Japan Aerospace Exploration Agency (JAXA) has finally unveiled some footages taken by its floating Camera Drone in its module in space. The new tool acts as the new staff of astronauts inside the International Space Station (ISS) to help in the documentation process.

What is this camera drone from Japan?

Japan currently has the JEM Internal Ball Camera named as "Int-Ball" hanging out in the outer space. The U.S. Dragon spacecraft has launched the Int-Ball on June 4 and delivered it to "Kibo," the Japanese Experiment Module on the International Space Station.

It is the first camera drone sent by the country to take photos and videos inside the experimental hub in the space.
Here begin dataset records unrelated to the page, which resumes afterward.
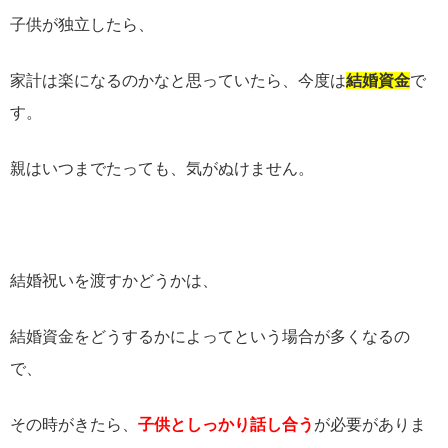
子供が独立したら、
家計は楽になるのかなと思っていたら、今度は
結婚資金
で
す。
親はいつまでたっても、気がぬけません。
結婚祝いを渡すかどうかは、
結婚資金をどうするかによってという場合が多くなるの
で、
その時がきたら、
子供としっかり話し合う
が必要がありま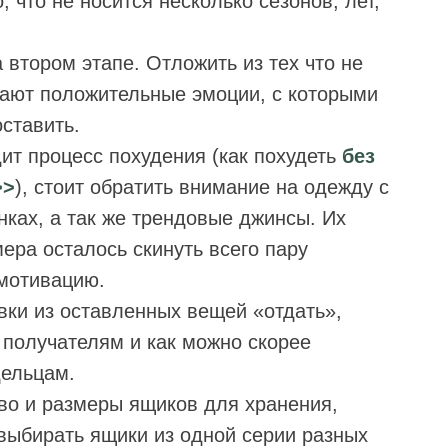
 что не носится несколько сезонов, лет,
втором этапе. Отложить из тех что не
вают положительные эмоции, с которыми
ставить.
ит процесс похудения (как похудеть
без
>>
), стоит обратить внимание на одежду с
ках, а так же трендовые джинсы. Их
мера осталось скинуть всего пару
мотивацию.
ки из оставленных вещей «отдать»,
 получателям и как можно скорее
дельцам.
во и размеры ящиков для хранения,
 выбирать ящики из одной серии разных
The camera drone looks adorable with its luminous pair of blue eyes. The drone is shaped like a ball with a white body and a black accent in the middle.

The Int-Ball can be controlled from Earth through the JAXA Tsukuba Space Center. There are flight controllers and researchers who use a remote-control to navigate the ISS with the robot drone, who will then send back the footages to the onboard crew.

The camera moves inside the "Kibo" and records the activities of the astronauts inside the module. This technology advancement is amazing because the images and videos can be monitored in real time.

What is the role of the Int-Ball in the International Space Station?

Inside the International Space Station, the astronauts perform experiments and documents each activity and its outcome.

The Int-Ball helps in the documentation of the work and its progress.

According to the report of Japan Times, about 10 percent of the working hours of the astronauts inside the module covers for the preparation and doing the documentation of works. The camera drone will come in to do the significant role of recording videos, in lieu of the manual recording by the astronauts.

The Int-Ball has 12 propellers and a diameter of 15 cm. These aspects and its high-resolution camera will enable the drone to move in any direction to capture still and moving photos. Moreover, it can perform movements with accuracy because of its ultrasonic sensors, inertial sensors, and the image-based navigation camera.

In the report, it was also revealed that JAXA has future plans to upgrade the Int-Ball. The team envisions to improve the drone to be able to do more complicated tasks like checking the supplies on the ISS. Furthermore, the agency also aims, in the future, to use it to assist in diagnosing problems onboard the experiment module.